Problem statement: Once you reach the line containing "Fashion (985, 99)" in the entries below, write out that line and each one after it down to the line containing "Dacia (1044, 1305)", exactly and with nothing added.

Material to process:

*****

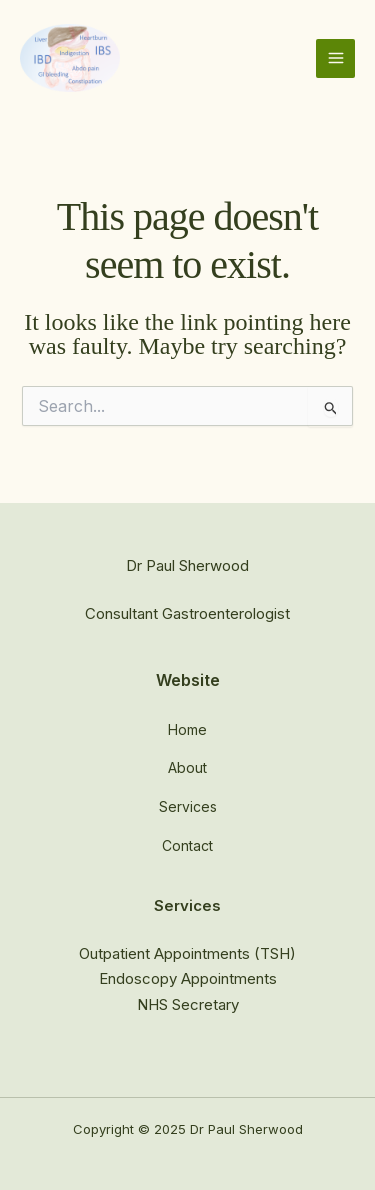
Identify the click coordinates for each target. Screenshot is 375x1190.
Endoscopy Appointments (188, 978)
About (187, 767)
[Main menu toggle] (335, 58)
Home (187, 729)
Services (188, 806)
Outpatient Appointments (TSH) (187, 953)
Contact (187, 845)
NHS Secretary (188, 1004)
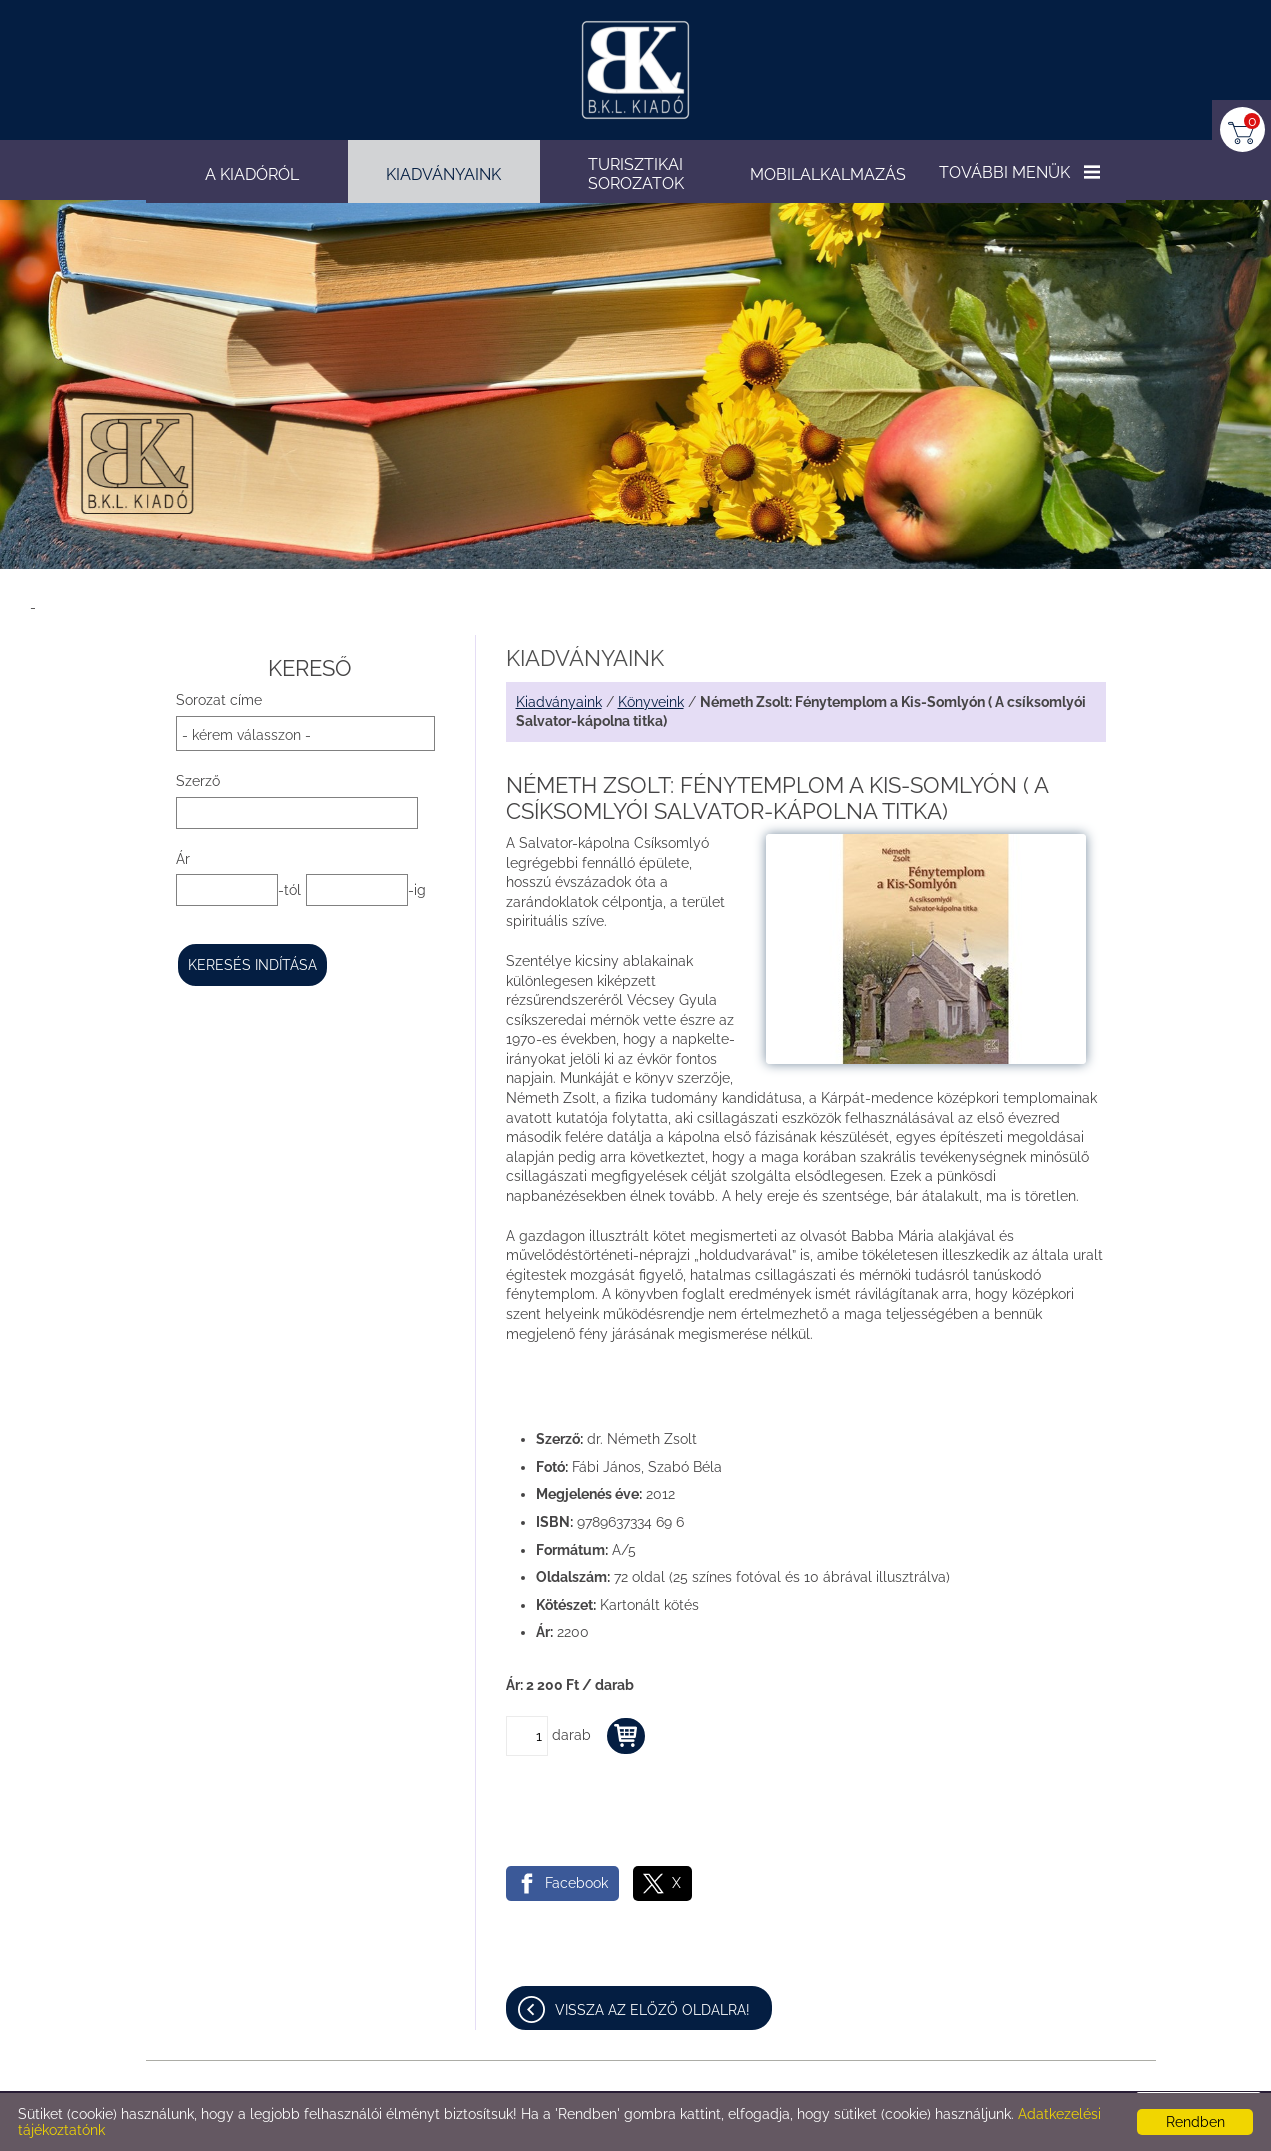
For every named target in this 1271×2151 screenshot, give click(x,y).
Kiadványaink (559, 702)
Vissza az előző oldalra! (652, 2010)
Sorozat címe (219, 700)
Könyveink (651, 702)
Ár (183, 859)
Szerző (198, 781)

*****

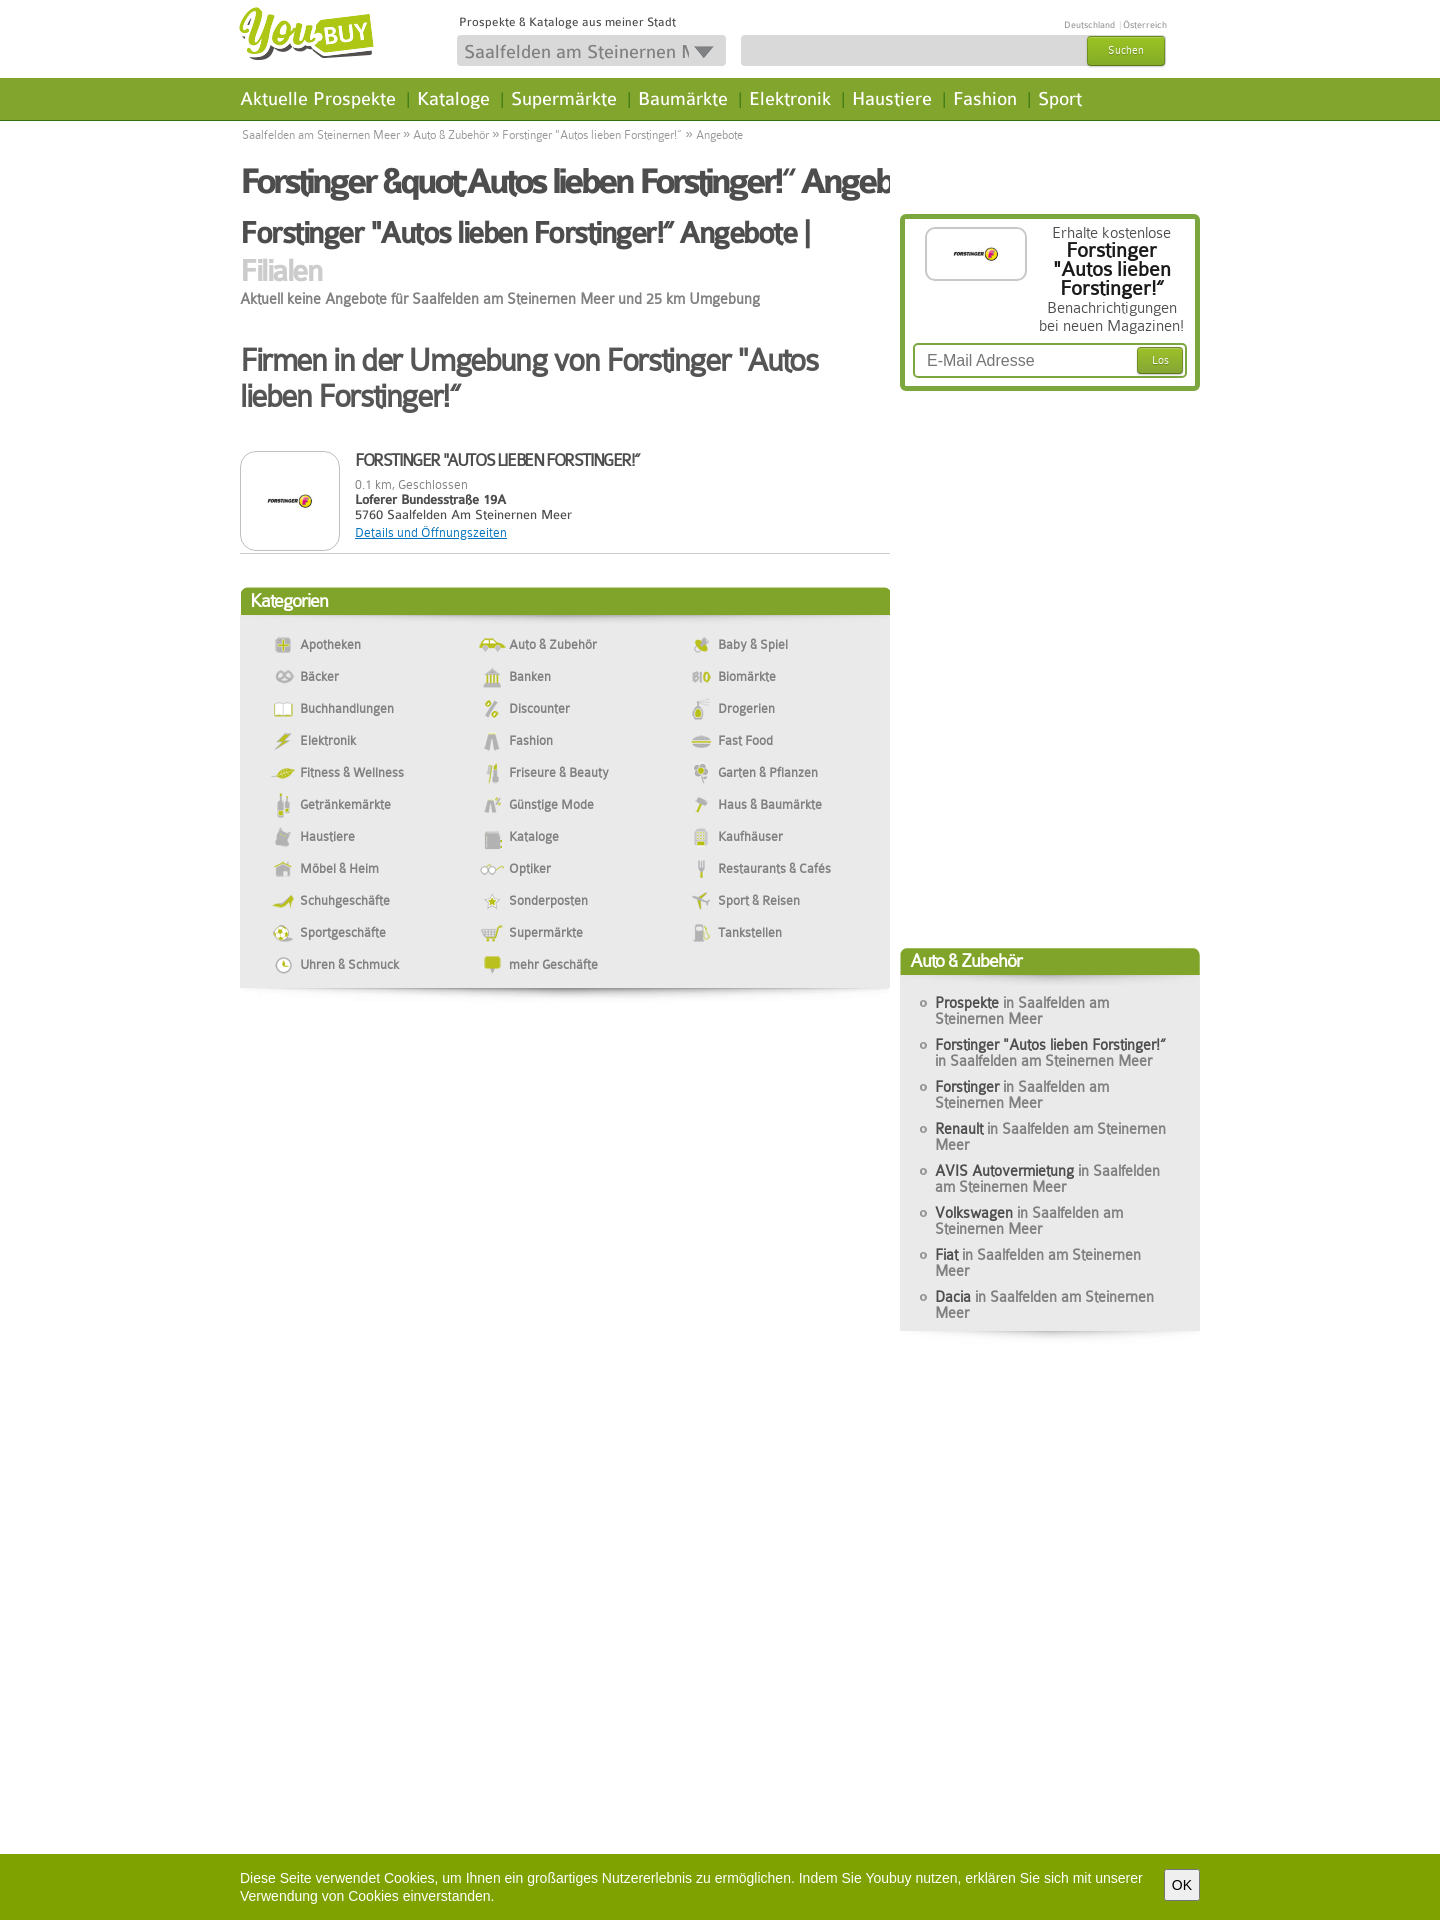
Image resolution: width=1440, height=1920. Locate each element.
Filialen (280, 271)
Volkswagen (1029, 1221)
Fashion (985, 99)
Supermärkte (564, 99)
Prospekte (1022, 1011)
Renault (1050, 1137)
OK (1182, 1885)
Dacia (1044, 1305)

*****

Final answer:
Fashion (985, 99)
Supermärkte (564, 99)
Prospekte (1022, 1011)
Renault (1050, 1137)
OK (1182, 1885)
Dacia (1044, 1305)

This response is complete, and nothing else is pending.